A verbatim copy of all the data is required; the pictures should not appear in it.

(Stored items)
***

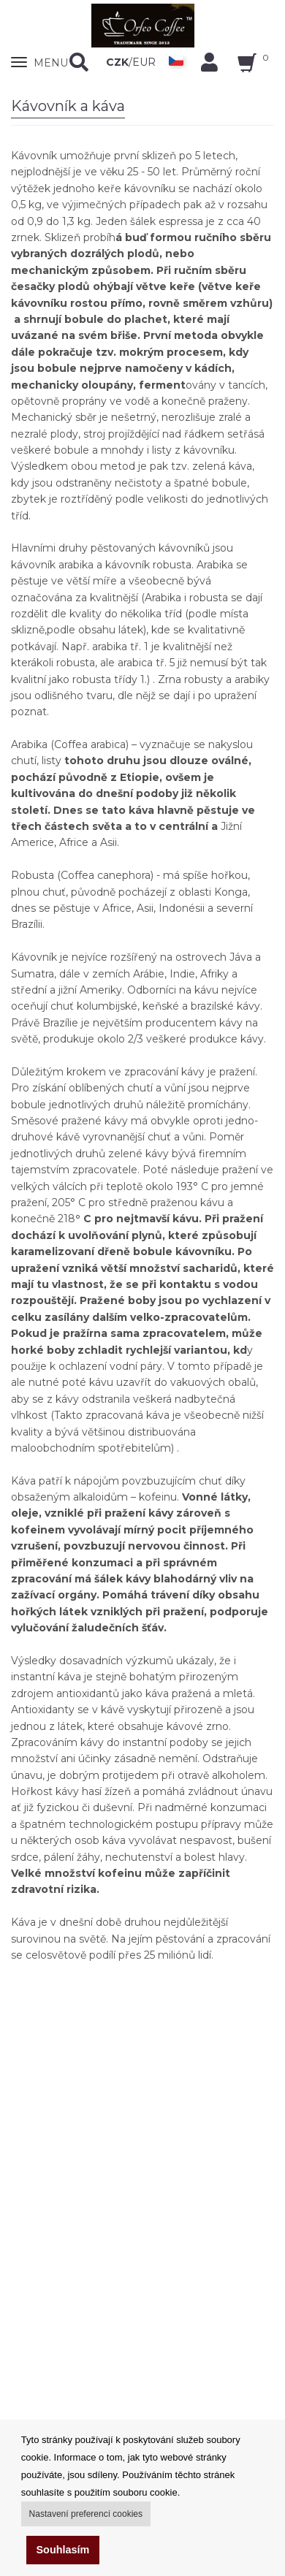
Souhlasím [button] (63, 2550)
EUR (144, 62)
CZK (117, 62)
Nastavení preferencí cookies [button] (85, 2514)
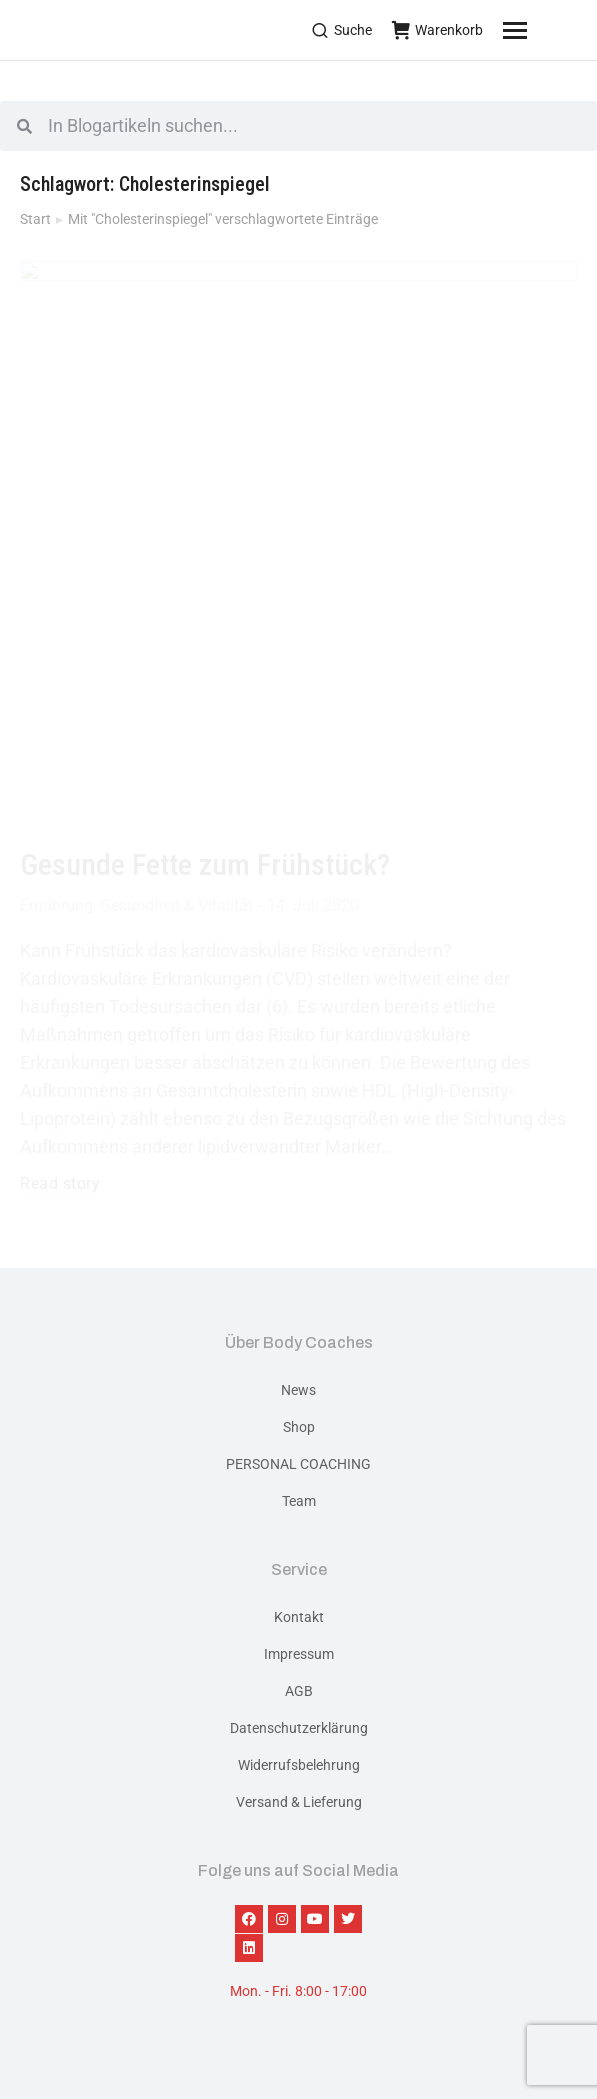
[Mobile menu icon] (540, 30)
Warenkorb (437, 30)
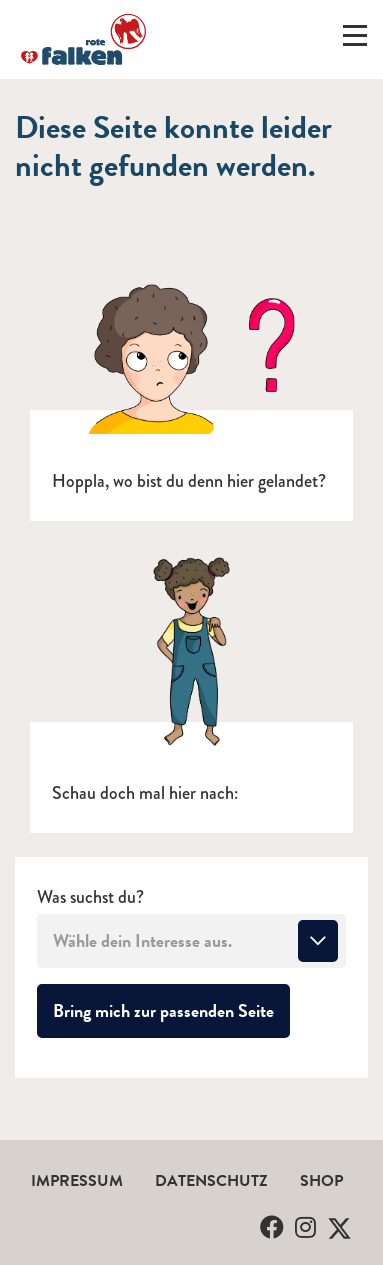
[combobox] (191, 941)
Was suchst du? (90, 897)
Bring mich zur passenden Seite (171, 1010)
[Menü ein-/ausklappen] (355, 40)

***

Exercise result
Souhlasím [button] (63, 2550)
EUR (144, 62)
CZK (117, 62)
Nastavení preferencí cookies [button] (85, 2514)
[Mobile menu icon] (540, 30)
Warenkorb (437, 30)
[combobox] (191, 941)
Was suchst du? (90, 897)
Bring mich zur passenden Seite (171, 1010)
[Menü ein-/ausklappen] (355, 40)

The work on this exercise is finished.